Una performance che entusiasmò immediatamente il pubblico, ma troppo osé per l’epoca, tanto che su pressioni del Vaticano la dirigenza Rai lo bandì dalla Televisione. Fu la stessa Raffaella Carrà a raccontare lo scandalo: “Lo ballai la prima volta con Enzo Paolo Turchi, e l’Osservatore Romano – racconta al Corriere della Sera – fece pressioni in Rai per stopparlo. Riuscii a riportarlo in tv solo grazie ad Alberto Sordi, a cui nessuno diceva no. Io mi vestivo così, pantaloni e top corto, senza nessun secondo fine. Ma evidentemente, senza rendermene conto, stavo rompendo gli schemi. Forse perché ballavo in modo libero, forte, comunicavo energia, non una sensualità eccessiva. E dunque è stato più facile far passare un messaggio di libertà. Mentre ballavo non pensavo: guardate come sono brava. Pensavo: dai, venite a far casino con me”.

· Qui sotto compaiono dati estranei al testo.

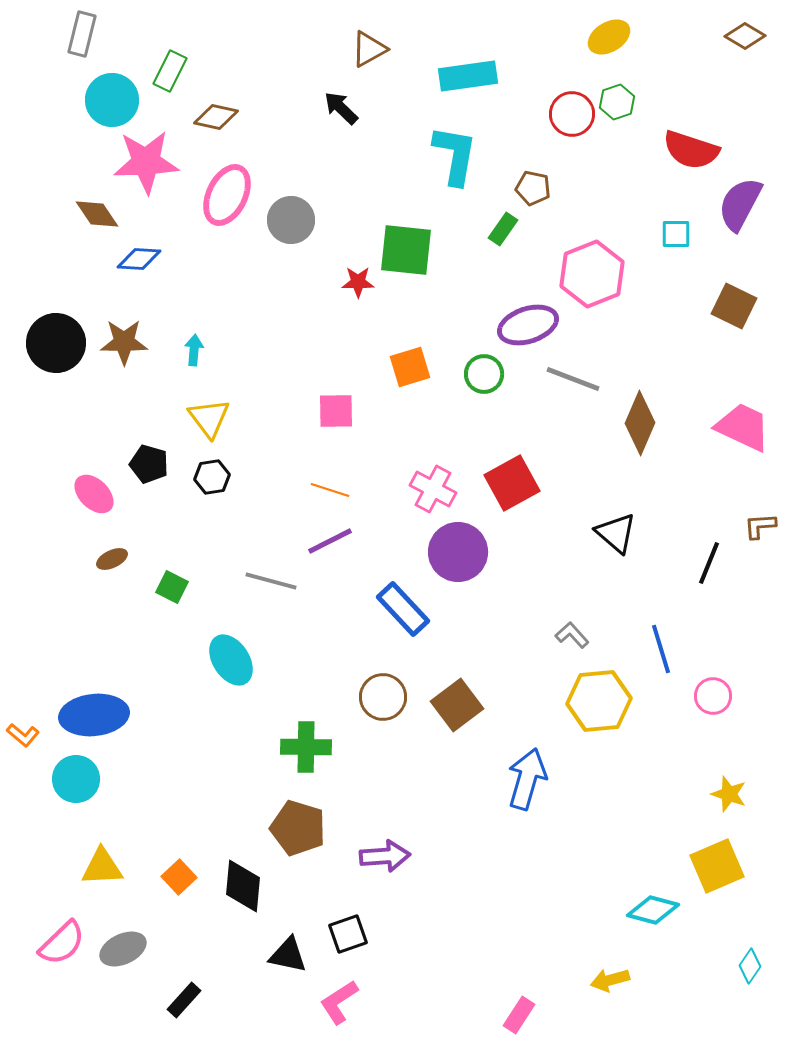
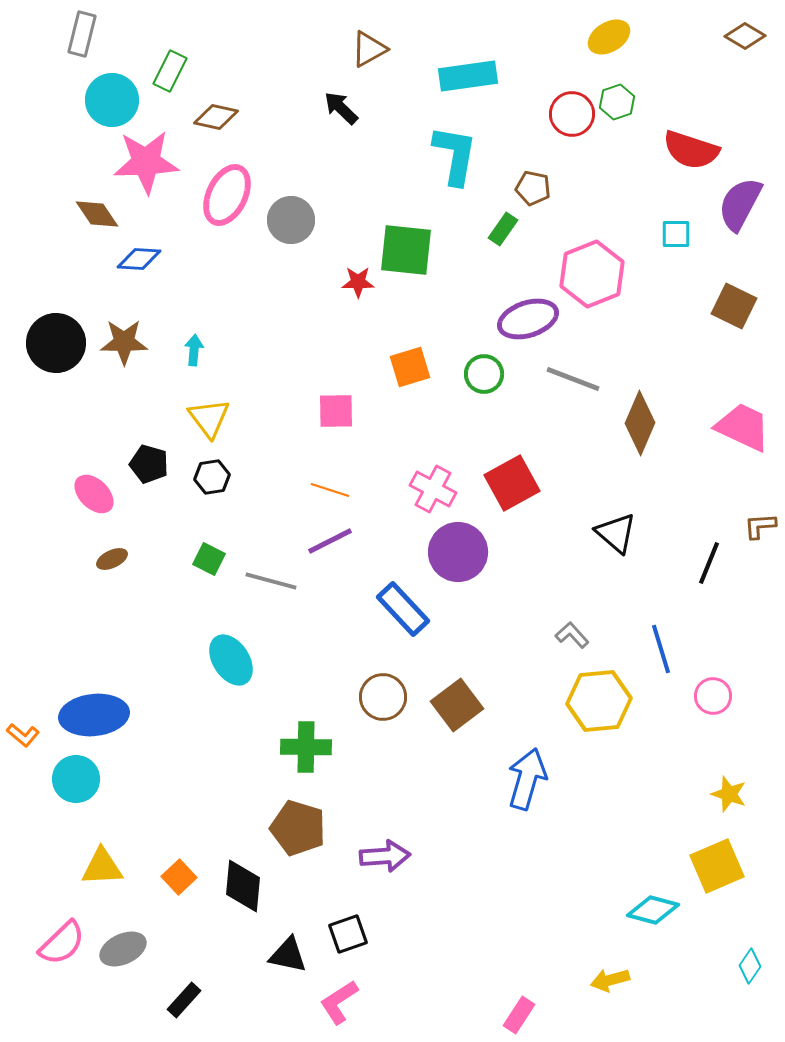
purple ellipse at (528, 325): moved 6 px up
green square at (172, 587): moved 37 px right, 28 px up
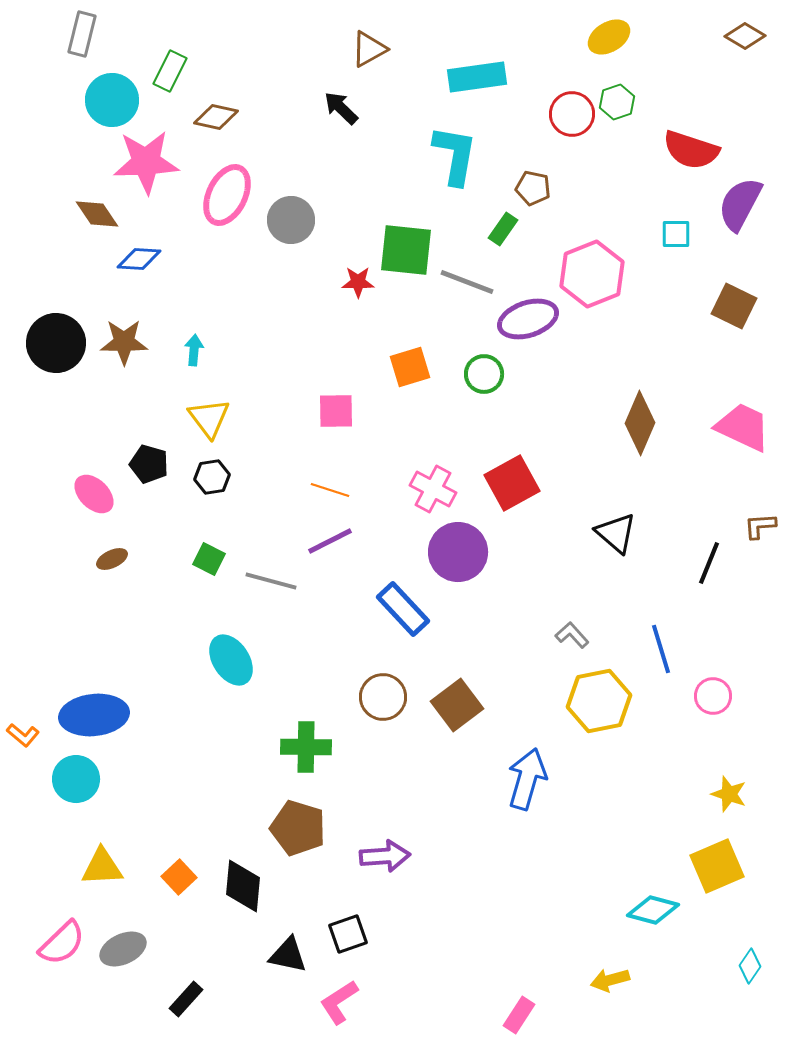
cyan rectangle at (468, 76): moved 9 px right, 1 px down
gray line at (573, 379): moved 106 px left, 97 px up
yellow hexagon at (599, 701): rotated 6 degrees counterclockwise
black rectangle at (184, 1000): moved 2 px right, 1 px up
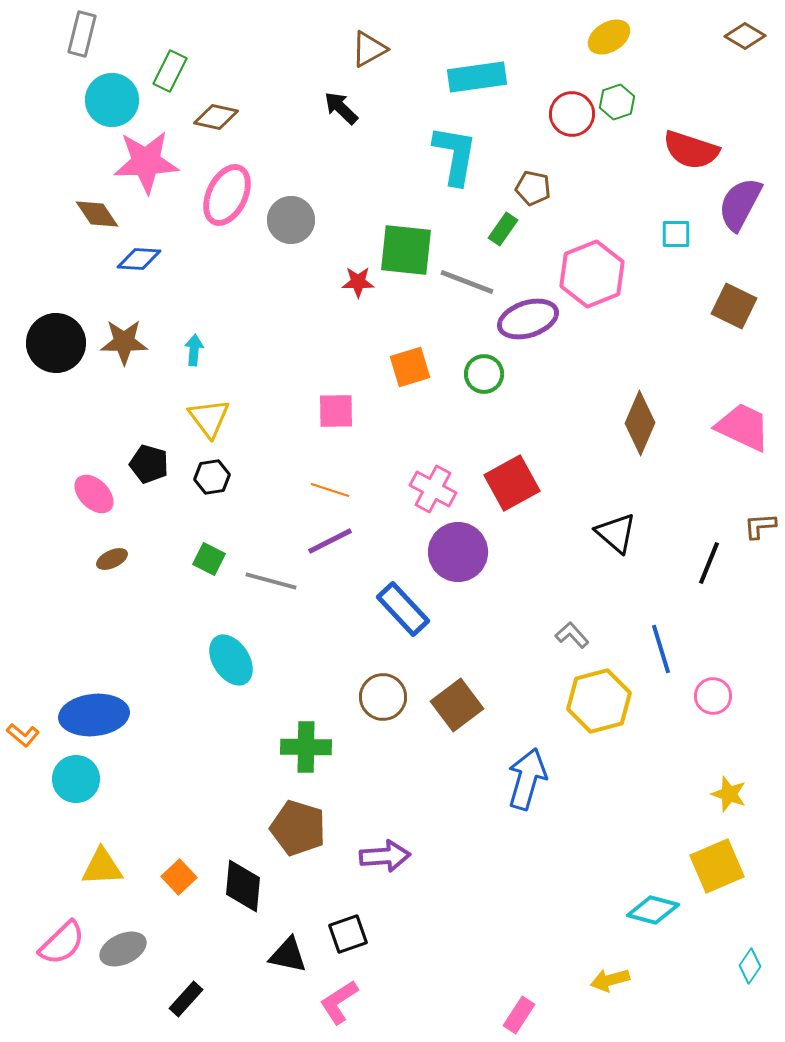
yellow hexagon at (599, 701): rotated 4 degrees counterclockwise
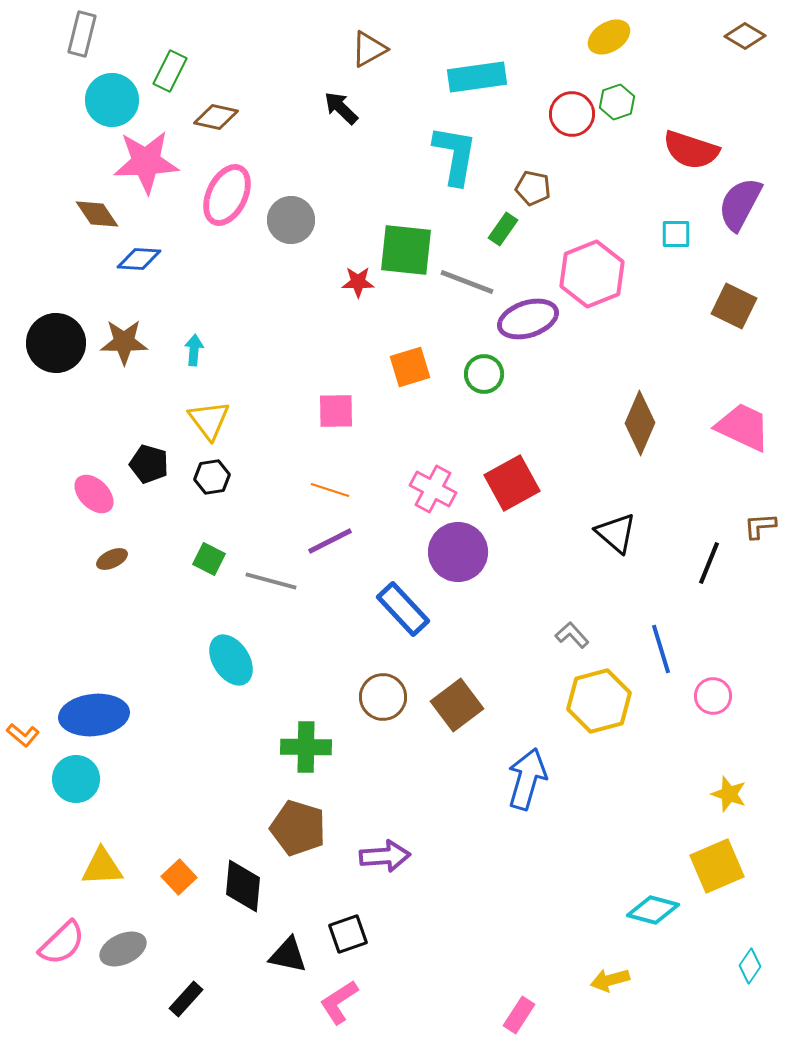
yellow triangle at (209, 418): moved 2 px down
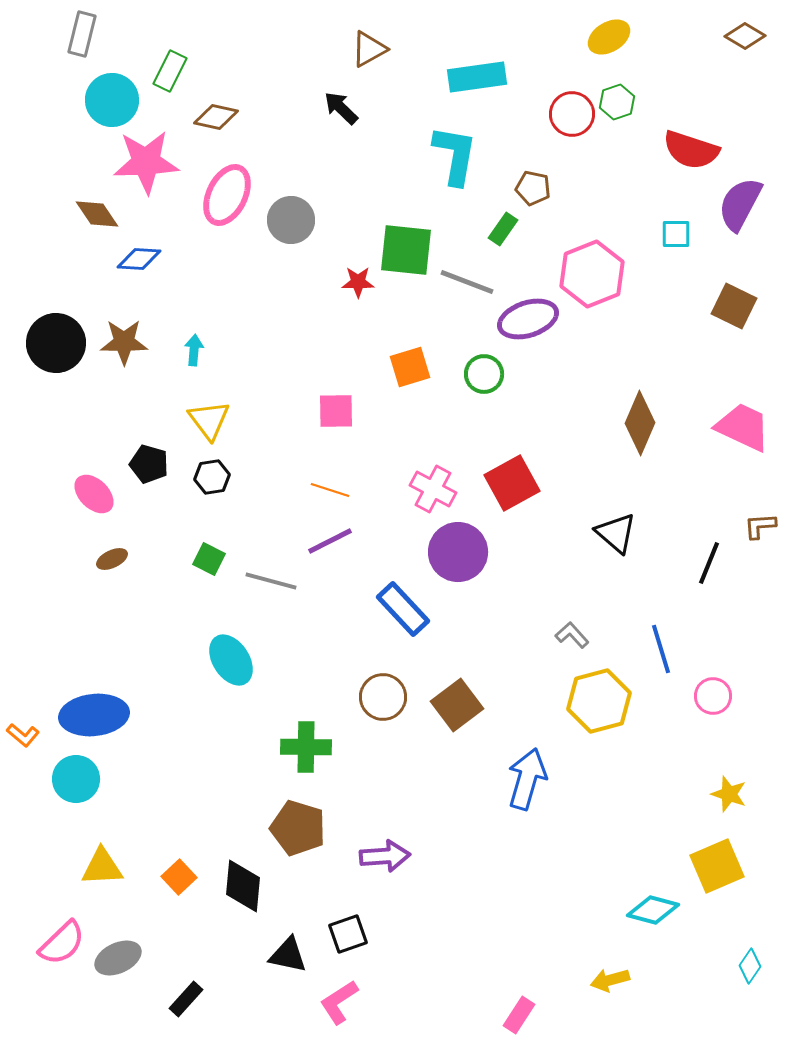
gray ellipse at (123, 949): moved 5 px left, 9 px down
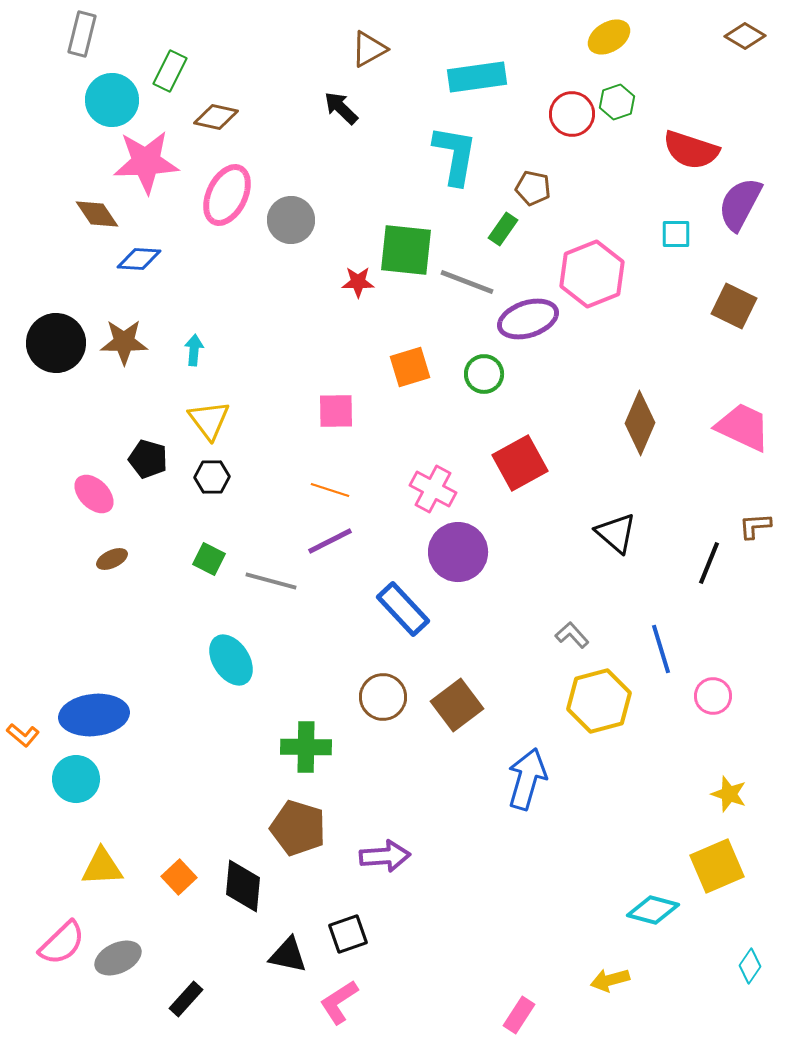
black pentagon at (149, 464): moved 1 px left, 5 px up
black hexagon at (212, 477): rotated 8 degrees clockwise
red square at (512, 483): moved 8 px right, 20 px up
brown L-shape at (760, 526): moved 5 px left
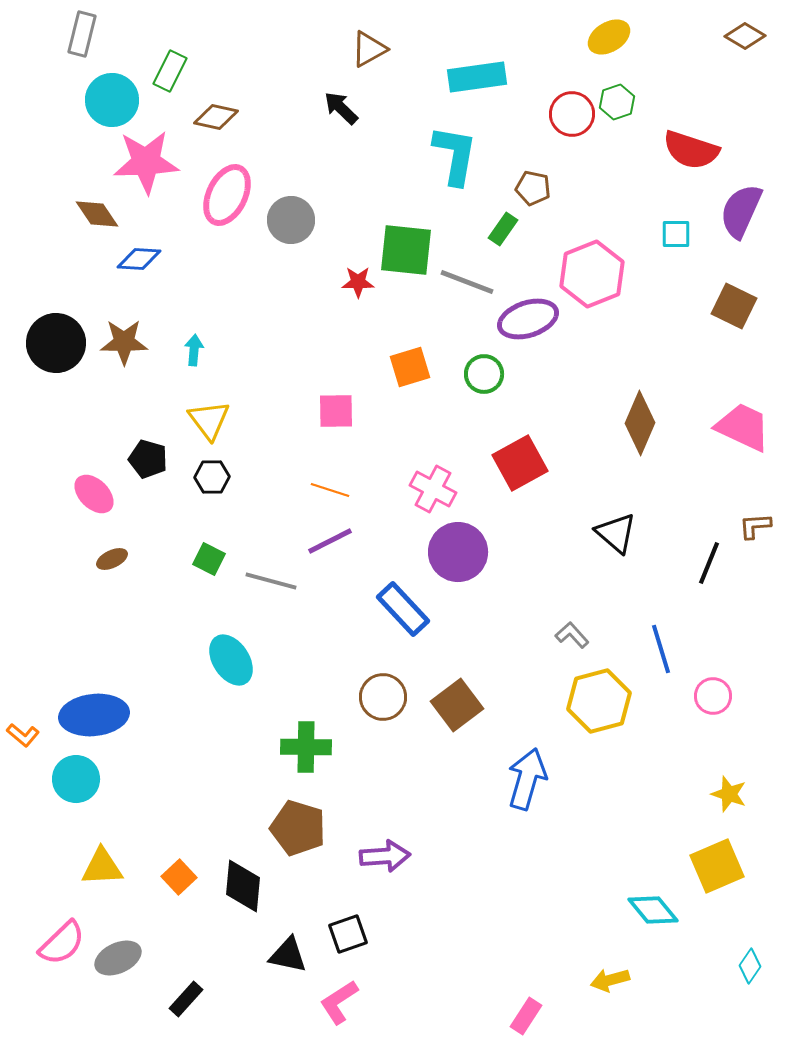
purple semicircle at (740, 204): moved 1 px right, 7 px down; rotated 4 degrees counterclockwise
cyan diamond at (653, 910): rotated 36 degrees clockwise
pink rectangle at (519, 1015): moved 7 px right, 1 px down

Quello che si scatenò fu un vero e proprio finimondo in un’Italia estremamente bigotta e molto influenzata dalla religione cattolica. I giornali parlarono per giorni di quel balletto, di quei tocchi proibiti, ma dall’altro lato c’era comunque un’Italia che aveva voglia di libertà, di leggerezza. Una nazione i cui costumi stavano cambiando soprattutto grazie al ’68, che stava andando in una direzione precisa. Raffaella Carrà ebbe il merito di dare una bella accelerata a tale transizione, la scossa che serviva per non tornare mai più indietro.
Celebre fu proprio il ritorno in TV del Tuca Tuca, stavolta con Alberto Sordi e l’ombelico scoperto per la Carrà, altro simbolo della rivoluzione del costume italiano. Un destino scritto nella vita di Raffaella, poiché proprio l’ombelico era il protagonista di un aneddoto raccontato dall’artista: “Mia mamma alla nascita aveva avvisato l’ostetrica: falle un bell’ombelico, che sembri un tortellino”. Quel tortellino che scandalizzò l’Italia intera, e la cambiò per sempre.